With a quarter of the world's known lithium, Bolivia finds itself among the newly anointed winners in the global hunt for the raw materials needed to move the world away from oil, natural gas and coal in the fight against climate change
Part of the vast area of salt flats at Salar de Uuyuni in Bolivia on Aug. 30, 2021. An American entrepreneur says he has a better way to extract lithium there. (Meridith Kohut/The New York Times)
SALAR DE UYUNI, Bolivia — The mission was quixotic for a small Texas energy startup: Beat out Chinese and Russian industrial giants in unlocking mineral riches that could one day power tens of millions of electric vehicles.
A team traveled from Austin to Bolivia in late August to meet with local and national leaders at a government lithium complex and convince them that the company, EnergyX, had a technology that would fulfill Bolivia’s potential to be a global green-energy power. On arriving, they found that the conference they had planned to attend was canceled and that security guards blocked the location.

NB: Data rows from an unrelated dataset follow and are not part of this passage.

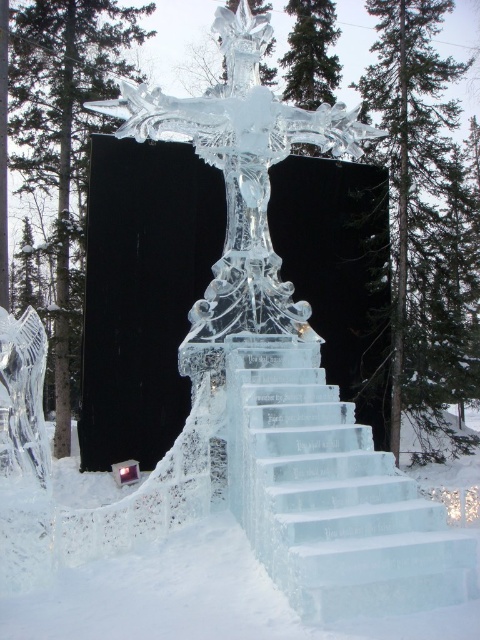 You are an ice sculptor standing at the base of the clear ice stairs at center. You want to climb up to the top of the clear ice sculpture at center. Can you step directly from the stairs onto the sculpture?

The clear ice stairs at center might be wider than clear ice sculpture at center, so there might be a gap between them. You might not be able to step directly from the stairs onto the sculpture without risking a fall. It would be safer to check the distance first.

Based on the photo, you are standing in front of the ice sculpture and want to climb up to the top. Which object should you approach first, the clear ice stairs at center or the clear ice sculpture at center?

You should approach the clear ice stairs at center first because it is to the right of the clear ice sculpture at center, indicating it might be the accessible path leading upwards.

You are an ice sculptor who wants to place a new ice ornament between the clear ice stairs at center and the clear ice sculpture at center. Given that the ornament requires 10 feet of space to fit properly, can you fit it between them?

The clear ice stairs at center and clear ice sculpture at center are 20.77 feet apart, so yes, the ornament can be placed between them as there is sufficient space.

Still, the real attraction was in plain sight: a giant chalky sea of brine high in the Andes called the Salar de Uyuni, which is rich in lithium, among several minerals with growing value worldwide because they are needed in batteries used in electric cars and on the power grid.
Surrounded by rusty equipment, empty production ponds and pumps uncoupled from pipes, it seemed a forlorn spot. But to Teague Egan, EnergyX’s chief executive, it had nothing but promise.
“This is the new Saudi Arabia,” he promised.